STADLAND - Zum 30. Mal wurde am Pfingstsonntag der Baum der Reitlander Freiwilligen Feuerwehr in die Höhe gehievt. Doch es lief nicht alles so glatt wie geplant.
Der Geschmückte Pfingstbaum war von seinem angestammten Platz bei Gerd und Hanna Thienken abgeholt und mit musikalischer Begleitung des Fanfaren- und Spielmannszuges Seefeld zum Feuerwehrhaus gebracht worden. Als der Baum in die Höhe gestemmt und gezogen wurde, stellten die Feuerwehrkameraden fest, dass die roten und blauen Bänder an der Krone noch nicht entrollt waren. Also wurde der Mast wieder heruntergelassen.
Auch das Aufziehen der Vereinsfahne musste wiederholt werden, da sie zunächst falsch herum zu hängen schien. Und dann hatte der Ortsbrandmeister Dieter Tönjes bei seiner Begrüßung Probleme mit dem Mikrofon. „Nach 30 Jahren Pfingstbaumsetzen darf auch einmal etwas verkehrt laufen“, scherzte der Ortsbrandmeister, der in seiner Funktion zum letzten Mal die Pfingstgäste begrüßte. In den 30 Jahren habe es beim Aufstellen des Baumes noch nie geregnet, freute sich Dieter Tönjes über einen positiven Aspekt und dankte dem Wettergott.
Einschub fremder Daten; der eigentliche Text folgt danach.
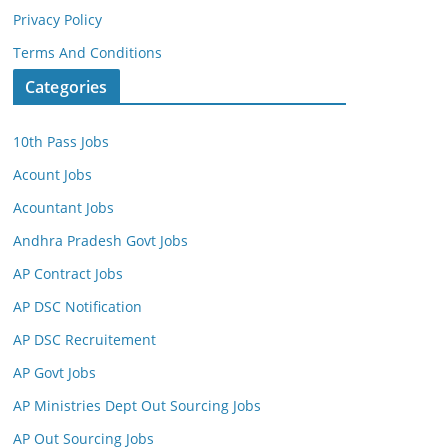
Privacy Policy
Terms And Conditions
Categories
10th Pass Jobs
Acount Jobs
Acountant Jobs
Andhra Pradesh Govt Jobs
AP Contract Jobs
AP DSC Notification
AP DSC Recruitement
AP Govt Jobs
AP Ministries Dept Out Sourcing Jobs
AP Out Sourcing Jobs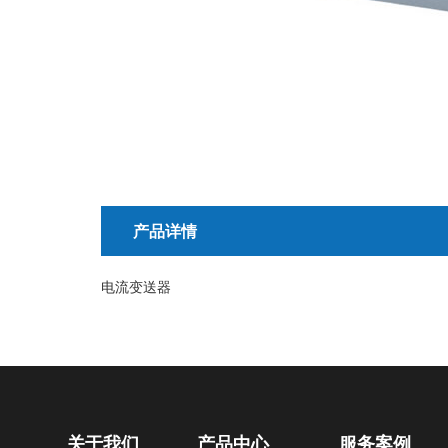
产品详情
电流变送器
关于我们
产品中心
服务案例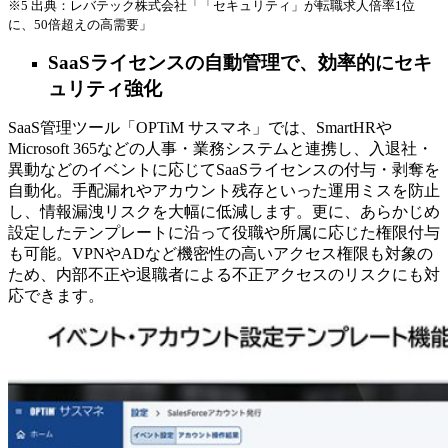
※5 出典：レバテック株式会社「「セキュリティ」が転職求人倍率1位
に、50倍超えの高需要」
SaaSライセンスの自動管理で、効率的にセキ
ュリティ強化
SaaS管理ツール「OPTiM サスマネ」では、SmartHRや
Microsoft 365などの人事・業務システムと連携し、入退社・
異動などのイベントに応じてSaaSライセンスの付与・剥奪を
自動化。手配漏れやアカウント残存といった運用ミスを防止
し、情報漏洩リスクを大幅に低減します。更に、あらかじめ
設定したテンプレートに沿って役職や所属に応じた権限付与
も可能。VPNやADなど機密性の高いアクセス権限も対象の
ため、内部不正や退職者による不正アクセスのリスクにも対
応できます。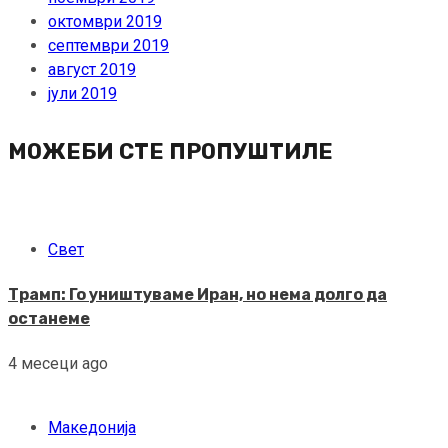
октомври 2019
септември 2019
август 2019
јули 2019
МОЖЕБИ СТЕ ПРОПУШТИЛЕ
Свет
Трамп: Го уништуваме Иран, но нема долго да
останеме
4 месеци ago
Македонија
Unter den Gästen waren auch Vertreter von Rat und Verwaltung, Abordnungen der örtlichen Vereine und die Kameraden der befreundeten Wehr aus Cleverns. Unter dem Pfingstbaum sorgten die „Blue Lights“ von der Freiwilligen Feuerwehr Jaderberg mit ihren teils akrobatischen Tänzen für Unterhaltung. Danach begaben sich die Gäste ins Festzelt bei Live-Musik und einer Blumentombola. Ein Kuchenbüfett sorgte für das leibliche Wohl. Die Kinder vertrieben sich die Zeit auf der Hüpfburg oder konnten auf einem Feuerwehrauto durch das Dorf mitfahren.
Am Nachmittag nahmen insgesamt zehn Mannschaften am Völkerballturnier teil. Der SC Haudaneben mit Speilern aus Reitland und Seefeld gewann das Turnier, gefolgt von der SG Biwak-Vollpfosten und den Sahneschnitten. Mit Gesängen wie auf dem Fußballplatz feierten sich die Gewinner und Platzierten.
Pfingstfest in Kleinensiel
Erstmals wurden die beiden Pfingstkönigspaare mit Julie Weßels aus Kleinensiel und Justus Huppert aus Rodenkirchen bei den Kindern sowie Fabienne Scheiffarth aus Nordenham und Thorsten Bathe aus Kleinensiel mit dem Trecker von Rolf Schmidt, einem Eicher 15/II, durch den Ort gefahren. Das Musik- und Majorettenkorps aus Elsfleth ging dem Umzug voran.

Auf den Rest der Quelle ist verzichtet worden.